Kure Beach, North Carolina, a picturesque tourist destination known for its small town atmosphere and the oldest fishing pier on the Atlantic coast, was ground zero in the fight against offshore oil exploration in the Atlantic Ocean. This tiny spit of sand that 2,000 people call home sparked a movement that has spread like wildfire up and down the East Coast from Delaware to Florida.
It all started with a letter. Mayor Dean Lambeth signed a letter in December 2013 supporting seismic airgun testing—the use of loud blasts of air for mapping oil and natural gas reserves beneath the ocean floor. This is the first step in the process of offshore drilling. Mayor Lambeth sent the letter to the federal government in his official capacity as Mayor without the knowledge of Kure Beach residents. When residents caught wind of this, the town was in an uproar. On January 27, 2014, more than 300 people showed up to defend their coast’s fate at the monthly Kure Beach council meeting. Many were furious and several carried signs of opposition as they piled into the unusually crowded town hall.
Citizen after citizen got up and spoke out against seismic airgun blasting and offshore drilling. They made their position clear, pointing to the huge costs offshore oil and gas exploration and development could impose on their community: dead marine mammals and other ocean wildlife, oil on the beaches, and the industrialization of the coast.

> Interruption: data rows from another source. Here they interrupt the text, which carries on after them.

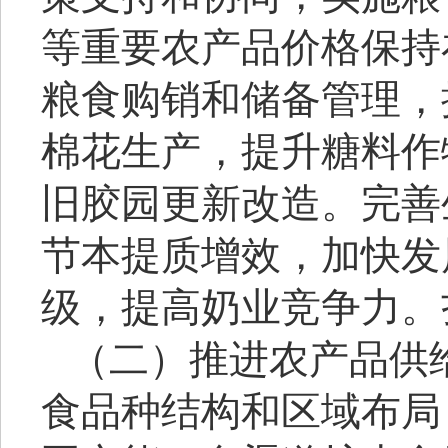
等重要农产品价格保持
粮食购销和储备管理，
棉花生产，提升糖料作
旧胶园更新改造。完善
节本提质增效，加快发
级，提高奶业竞争力。
（二）推进农产品供
食品种结构和区域布局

They urged the mayor to change his mind. He did not.
At this same meeting, Commissioner Emilie Swearingen calmly faced the only two people who spoke in favor of drilling (both sponsored by the oil industry) and diligently poked holes in their statements. She heard the outrage that night – heard her constituents’ concerns that oil exploration could destroy their beautiful beaches, their bountiful marine life, their booming tourism industry, and most importantly their quality of life. The actions that night, of both Swearingen and Lambeth, stuck in the town’s memory.
Two months ago Kure Beach residents voted Dean Lambeth out of office and elected Swearingen to replace him as their mayor. The town’s voters overwhelmingly voted for a representative who would reflect popular opinion and who recognized that clean beaches mean a healthy economy and community. They found one in Mayor Swearingen, whose position against offshore drilling put her into office.
Since its start in Kure Beach two years ago, opposition to offshore drilling in the Atlantic has become one of the fastest growing movements in recent history. An August 2015 editorial in The Post and Courier said “It is hard to recall a grassroots effort that has advanced a cause so rapidly.” The groundswell now includes nearly 100 East Coast towns, over 750 business and industry interests, 100 members of congress, and more than 600 local elected officials.
Join your neighbors and friends January 19th at the Kure Beach town meeting to watch this campaign come full circle as council members vote on a resolution opposing offshore drilling activities, a vote that falls two years after the original town hall meeting that started it all. Be a part of an incredible milestone this Tuesday when the town that first endorsed offshore drilling activities reverses its position on the matter entirely. Be there to celebrate because it’s a reflection of a new mayor’s dedication to her constituents; a reflection of the sentiment behind the multitude of anti-drilling signs that dot yards all over Kure Beach; and a demonstration that two years’-worth of hard work and activism can truly make a difference.